▶ _What you have to do_:
Quote every line from the top of the listing down to and including the line that contains "(Mt 4, 12-23)".

▶ _Data shown_:
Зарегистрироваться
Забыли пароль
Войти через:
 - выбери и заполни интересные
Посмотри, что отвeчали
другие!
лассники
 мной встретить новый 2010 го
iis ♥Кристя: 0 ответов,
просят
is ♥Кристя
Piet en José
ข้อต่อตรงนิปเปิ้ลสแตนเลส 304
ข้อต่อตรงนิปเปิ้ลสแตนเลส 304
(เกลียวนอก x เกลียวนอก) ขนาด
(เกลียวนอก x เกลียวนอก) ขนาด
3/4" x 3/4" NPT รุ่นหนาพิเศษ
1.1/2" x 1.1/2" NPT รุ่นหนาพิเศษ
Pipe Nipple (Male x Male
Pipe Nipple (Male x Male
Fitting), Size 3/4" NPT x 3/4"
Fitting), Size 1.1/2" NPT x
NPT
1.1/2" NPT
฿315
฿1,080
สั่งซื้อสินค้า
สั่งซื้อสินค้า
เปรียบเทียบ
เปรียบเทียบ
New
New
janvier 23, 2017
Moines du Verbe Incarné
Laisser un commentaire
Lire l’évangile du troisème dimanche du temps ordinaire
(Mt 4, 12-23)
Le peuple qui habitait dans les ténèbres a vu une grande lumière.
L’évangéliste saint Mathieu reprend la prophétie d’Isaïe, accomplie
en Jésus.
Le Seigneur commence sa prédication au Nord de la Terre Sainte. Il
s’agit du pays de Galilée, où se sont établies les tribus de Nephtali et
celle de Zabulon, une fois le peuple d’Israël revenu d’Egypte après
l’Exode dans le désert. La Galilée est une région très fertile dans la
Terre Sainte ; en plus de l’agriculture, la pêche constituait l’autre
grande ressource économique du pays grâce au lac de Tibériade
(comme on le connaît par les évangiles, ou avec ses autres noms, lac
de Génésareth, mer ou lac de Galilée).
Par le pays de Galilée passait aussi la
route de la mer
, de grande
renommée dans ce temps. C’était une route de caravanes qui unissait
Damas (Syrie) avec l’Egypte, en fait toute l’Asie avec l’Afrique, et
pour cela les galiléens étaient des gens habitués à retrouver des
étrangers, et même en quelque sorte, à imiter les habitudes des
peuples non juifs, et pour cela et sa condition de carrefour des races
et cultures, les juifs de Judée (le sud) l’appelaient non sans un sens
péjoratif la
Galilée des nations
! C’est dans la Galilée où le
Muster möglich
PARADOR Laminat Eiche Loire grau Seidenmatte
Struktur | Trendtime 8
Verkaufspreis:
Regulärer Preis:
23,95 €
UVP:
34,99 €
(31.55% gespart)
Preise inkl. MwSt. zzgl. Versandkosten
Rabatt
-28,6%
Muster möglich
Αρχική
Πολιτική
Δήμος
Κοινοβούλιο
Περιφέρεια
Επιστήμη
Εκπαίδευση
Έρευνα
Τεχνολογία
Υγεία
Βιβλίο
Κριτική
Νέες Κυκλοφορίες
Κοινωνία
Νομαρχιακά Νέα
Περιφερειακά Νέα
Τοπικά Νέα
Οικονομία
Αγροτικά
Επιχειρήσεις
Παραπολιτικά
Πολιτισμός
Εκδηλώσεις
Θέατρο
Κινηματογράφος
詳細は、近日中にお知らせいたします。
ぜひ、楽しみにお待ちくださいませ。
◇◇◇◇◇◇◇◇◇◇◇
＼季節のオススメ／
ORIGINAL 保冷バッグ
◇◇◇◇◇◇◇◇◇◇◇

▶ _Solution_:
Зарегистрироваться
Забыли пароль
Войти через:
 - выбери и заполни интересные
Посмотри, что отвeчали
другие!
лассники
 мной встретить новый 2010 го
iis ♥Кристя: 0 ответов,
просят
is ♥Кристя
Piet en José
ข้อต่อตรงนิปเปิ้ลสแตนเลส 304
ข้อต่อตรงนิปเปิ้ลสแตนเลส 304
(เกลียวนอก x เกลียวนอก) ขนาด
(เกลียวนอก x เกลียวนอก) ขนาด
3/4" x 3/4" NPT รุ่นหนาพิเศษ
1.1/2" x 1.1/2" NPT รุ่นหนาพิเศษ
Pipe Nipple (Male x Male
Pipe Nipple (Male x Male
Fitting), Size 3/4" NPT x 3/4"
Fitting), Size 1.1/2" NPT x
NPT
1.1/2" NPT
฿315
฿1,080
สั่งซื้อสินค้า
สั่งซื้อสินค้า
เปรียบเทียบ
เปรียบเทียบ
New
New
janvier 23, 2017
Moines du Verbe Incarné
Laisser un commentaire
Lire l’évangile du troisème dimanche du temps ordinaire
(Mt 4, 12-23)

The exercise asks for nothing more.